Silencio. Sólo el latido de su pulso entre las piernas. Nunca sentí un ajuste tan ceñido, un ajuste ceñido tan largo, suave, sedoso, limpio y fresco. No podían haberla follado más de una docena de veces. Y las raíces de su cabello, tan fuertes y fragantes. Y sus pechos, firmes y suaves, casi como manzanas. También los dedos, fuertes, ágiles, voraces, siempre explorando, agarrando, acariciando, cosquilleando. Cómo le gustaba cogerme los huevos, contenerlos en las palmas, sopesarlos y después rodear el escroto con dos dedos como si fuera a ordeñarme. Y su boca siempre activa, con los dientes mordiendo, pellizcando, mordisqueando…

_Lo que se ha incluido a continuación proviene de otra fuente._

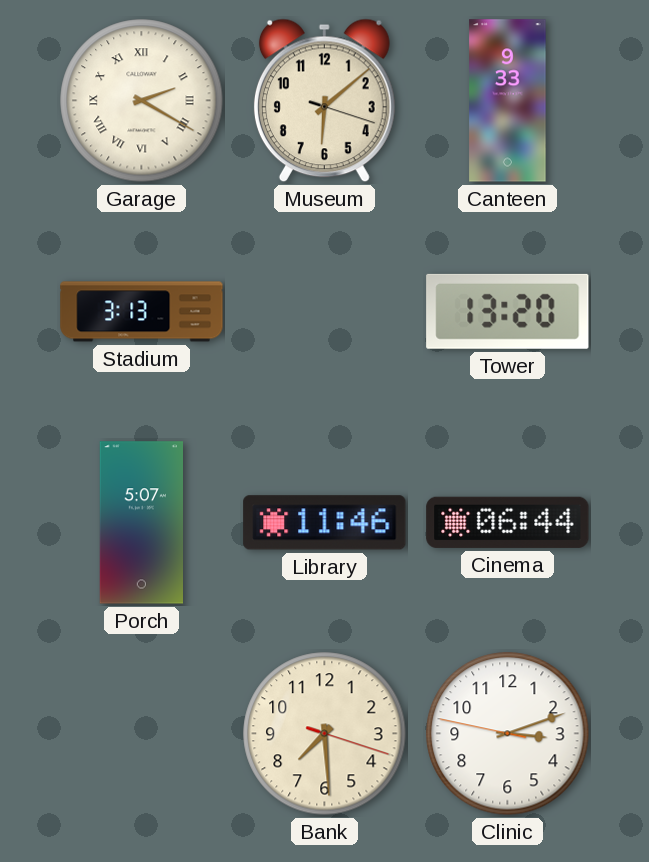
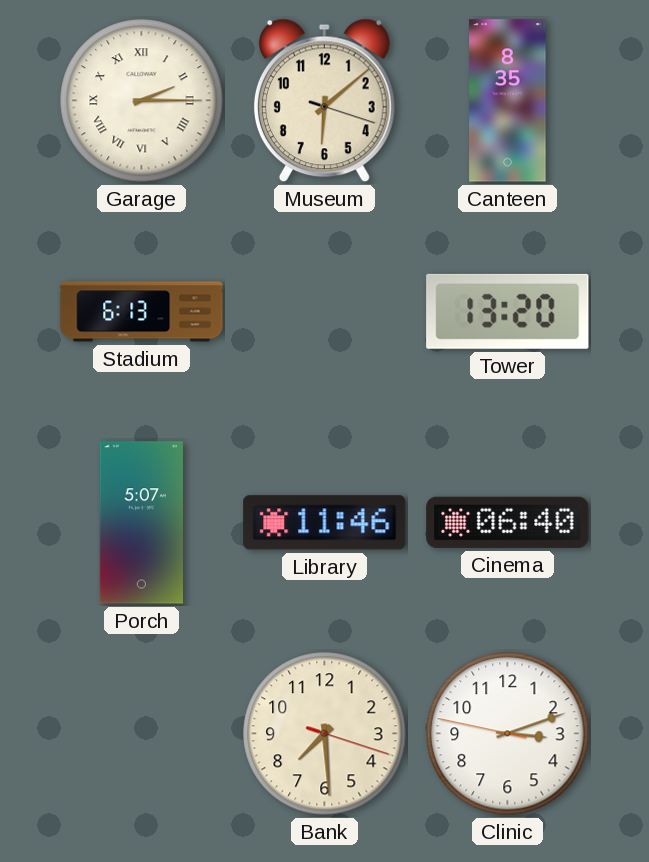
Garage: 2:20 -> 2:15
Canteen: 9:33 -> 8:35
Stadium: 3:13 -> 6:13
Cinema: 06:44 -> 06:40
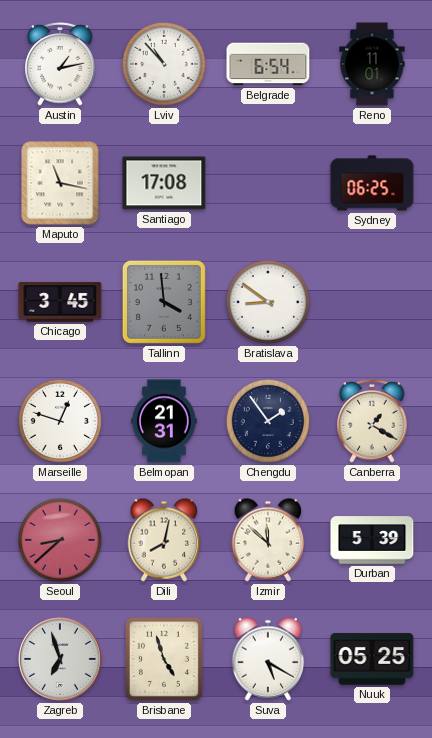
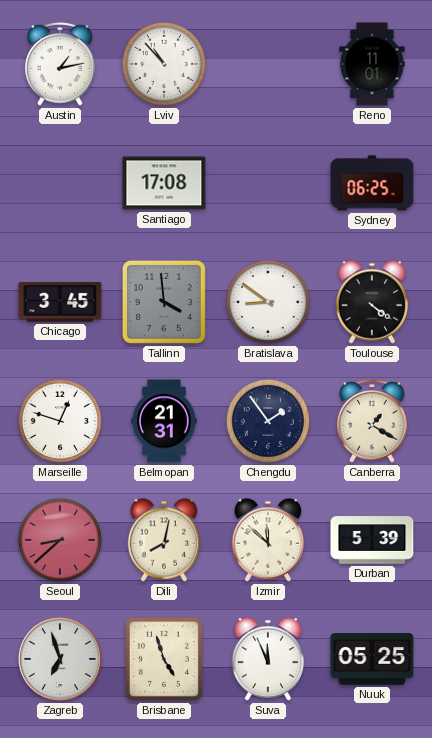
Belgrade: 6:54 -> none
Maputo: 11:17 -> none
Toulouse: none -> 4:21
Suva: 5:20 -> 11:56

Ahora está muy tranquila, no mueve ni un músculo. Vuelve a susurrar. «¿Lo estoy haciendo bien? Me enseñarás, ¿verdad? Me muero de ganas. Podría follar eternamente… Ya no estás cansado, ¿verdad? Quédate así… no te muevas. Si me corro, no la saques… no la sacarás, ¿verdad? Dios mío, esto es el cielo…».
Silencio otra vez. Tengo la sensación de que podría quedarme así indefinidamente. Quiero oír más.
«Tengo una amiga», susurra. «Podríamos encontrarnos en su casa… no diría nada. ¡La Virgen, Henry! Nunca pensé que pudiera ser así. ¿Puedes joder así todas las noches?».
Sonreía en la oscuridad.
«¿Qué pasa?», susurró.
«No todas las noches», susurré, casi a punto de soltar una risita.
«¡Henry, folla! Rápido, fóllame… que me corro».
Nos corrimos simultáneamente, un orgasmo prolongado que me hizo preguntarme de dónde procedía el puñetero jugo.
«¡Lo has logrado!», susurró. Después: «Ya está bien… ha sido maravilloso».
Maude se dio la vuelta pesadamente en sueños.
«Buenas noches», susurré. «Voy a dormirme… estoy muerto».
«Escríbeme mañana», susurró, besándome la mejilla. «O telefonéame… promételo».
Gruñí. Se apretó contra mí, con el brazo en torno a mi cintura. Caímos en trance.